Centrándonos de nuevo en el presente, la exposición de motivos del Real Decreto-ley 3/2012 es notablemente similar a la de la ley 35/2010 en el sentido de que si bien insiste en que lo que busca es la estabilidad en el empleo, utiliza entre otras herramientas el abaratamiento del despido a tal fin. Nuevamente confío en la buena fe del legislador, que apuesta otra vez por una combinación de soluciones, pero hace falta mucho más que eso para que sus propuestas funcionen.
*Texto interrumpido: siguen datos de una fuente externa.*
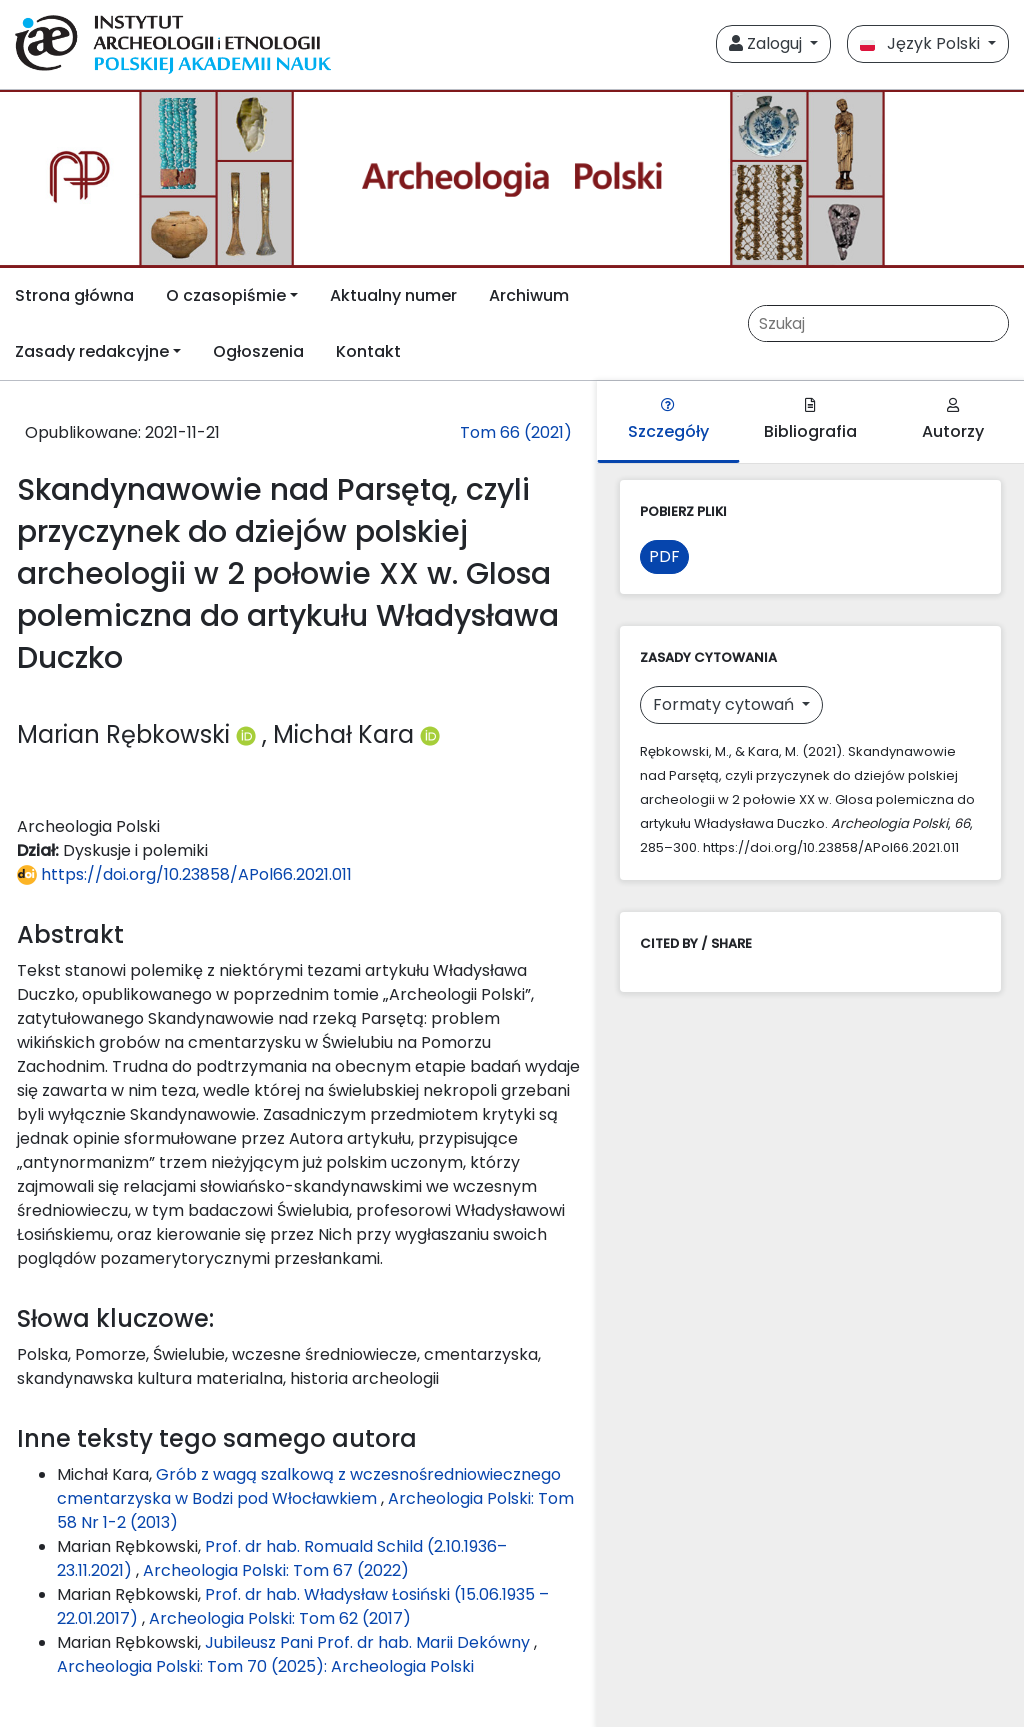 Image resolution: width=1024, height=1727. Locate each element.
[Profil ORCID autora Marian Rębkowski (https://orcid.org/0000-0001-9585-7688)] (249, 734)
No destacaría el fomento a la contratación indefinida para emprendedores como una medida especialmente potente entre las previstas. Los elevados índices de contratación temporal que siguen diferenciando a nuestro mercado laboral han persistido evidenciando que las bonificaciones e incentivos a la contratación indefinida no son por sí solos elementos que animen de forma muy notable a olvidar el contrato temporal. Debemos recordar además, que el recurso al contrato de obra o servicio es natural en un país mayoritariamente de empresas de servicios en que se necesita vincular duraciones contractuales a la vigencia de contratas o de concesiones administrativas.
Por lo anterior, los nuevos incentivos para emprendedores (empresas con menos de 50 trabajadores) previstos en el actual Real Decreto-ley, que combinan beneficios fiscales y de Seguridad Social con un largo periodo de prueba, no garantizan por sí solos que los empleadores afectados contraten indefinidamente. Hay que tener en cuenta además que las deducciones se pierden si se prescinde del contratado antes de tres años y con el entorno actual es complicado asegurar tal duración.
Considero que el verdadero oxígeno, desde el punto de vista jurídico, tanto para las empresas emprendedoras como para el resto, procede de los potentes mecanismos de flexibilidad interna establecidos por la nueva norma. Se ha mantenido lo que funcionó de la anterior (ventajas y facilidades para EREs suspensivos y de reducción de jornada), pero se ha tratado de mejorar lo que no dio el fruto deseado, modificaciones sustanciales, movilidades funcionales y flexibilización de convenios colectivos.
Se ha simplificado la movilidad funcional con la medida más lógica, superando la rigidez de las persistentes categorías profesionales. Se propicia la modificación de condiciones, permitiendo adaptarlas de forma clara en el ámbito de la empresa con un descuelgue de convenio estatutario si es necesario.
Estas medidas, unidas a la estimulación del crédito que propicia el Real Decreto Ley 2/2002 y utilizadas con responsabilidad, rigor jurídico y visión, pueden ser lo que realmente sirva para sentar las bases de la creación de empleo y contener los despidos. No obstante, el hecho de que la sociedad y los medios de comunicación estén poniendo el foco de la reforma en que la misma facilita y abarata el despido, antes que en sus mecanismos alternativos de flexibilidad interna, es preocupante.
Es indicio de que puede volver a pasar lo mismo que en la reforma previa: que se siga despidiendo en lugar de flexibilizando condiciones. Y sería una verdadera pena desatender las oportunidades que se proporcionan para que el despido pase a ser verdaderamente el último recurso.